Anderson describes advisors’ back office as still dominated by a significant amount of manual, paper-based workflows that risk becoming more onerous amid growing demand from clients and increasing regulatory pressures.

“In many cases, only 30% to 40% of advisors are digitizing their back office and are embracing software to automate their workflows. In other use cases, like CRM, there’s an 80% to 90% adoption of digitization and automation,” he said.

Anderson believes that digitizing the back office may become a necessity for the financial industry. Currently, the total advisor workforce is in the midst of a prolonged decline in headcount, while the number of consumers seeking and expecting professional financial advice continues to increase.

In such an environment, advisors will need to find and implement efficiency-building technology to meet the growing demand for advice and also to provide outstanding client experiences, said Anderson.

“There’s an inherent pressure, a great tailwind for software that helps advisors run their practice more like an enterprise so that they can better serve clients, be more productive and handle more complex situations,” he said.

The need for better front-office technology gave birth to a flurry of innovative fintech start-ups aimed specifically at improving the client experience—like better CRM to keep track of clients and avoid potential problems when data is re-entered, client portals to enable a more hands-on approach and co-planning, and more robust proposal generation and portfolio reporting tools to deliver the right ideas to clients in the best possible way and demonstrate results.

Back-office technology, on the other hand, has traditionally come from large, incumbent financial companies like custody and clearing firms, not fintech start-ups. Anderson believes that is going to change..

“We’re seeing this as another catalyst,” he said. “Not only do those large providers not provide truly innovative solutions for the back office, the tools they provide are also becoming much more legacy. They’re putting less emphasis—and fewer resources—into software solutions for the back office at a time when advisors are experiencing a growing need for those capabilities.”

At the same time, most advisors use multiple custodians and also have to maintain relationships with product manufacturers like alternative investment providers, fintechs and insurance providers. These relationships typically cannot be managed within one custodian’s back-office solutions, said Anderson.

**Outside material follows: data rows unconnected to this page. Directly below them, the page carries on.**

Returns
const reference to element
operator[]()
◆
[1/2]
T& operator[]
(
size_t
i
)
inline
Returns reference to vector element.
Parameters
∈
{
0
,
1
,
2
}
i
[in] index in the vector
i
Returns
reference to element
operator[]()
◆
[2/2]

It’s become an area of emphasis for private equity investors like FTV, said Anderson.

“We see a lot of excitement and a rapidly evolving technology landscape around the back office because, thus far, digitization is underserved in the back office,” he said.

FTV Capital, which has had 118 different portfolio companies since it was founded in 1998, recently sold and exited one of its back-office-focused holdings. InvestCloud, which builds a myriad of cloud-based software solutions for advisors, specialized in a customizable approach to integrating different back-office operations. It was sold to another private equity investor, Motive Capital, which promptly merged the company with Tegra118, the  rebranded investment services provider spun off from Fiserv and Finantix, a private-banking fintech.

After it received an investment last summer, FTV Capital added back-office service provider Docupace to its portfolio. Docupace has expanded far beyond its roots as a cloud-based document management platform towards automating processes like client onboarding, advisor transitions, cybersecurity and compliance workflows.

“We work with great, innovative management teams—like those at InvestCloud or Docupace or Riskalyze—that understand how their end-markets are evolving, put their customers first and build great products to serve the customers’ changing needs,” said Anderson. “These teams are not scrambling to find a product that fits the market. They’re connecting their products with the customers’ pain points and growing in the right ways.”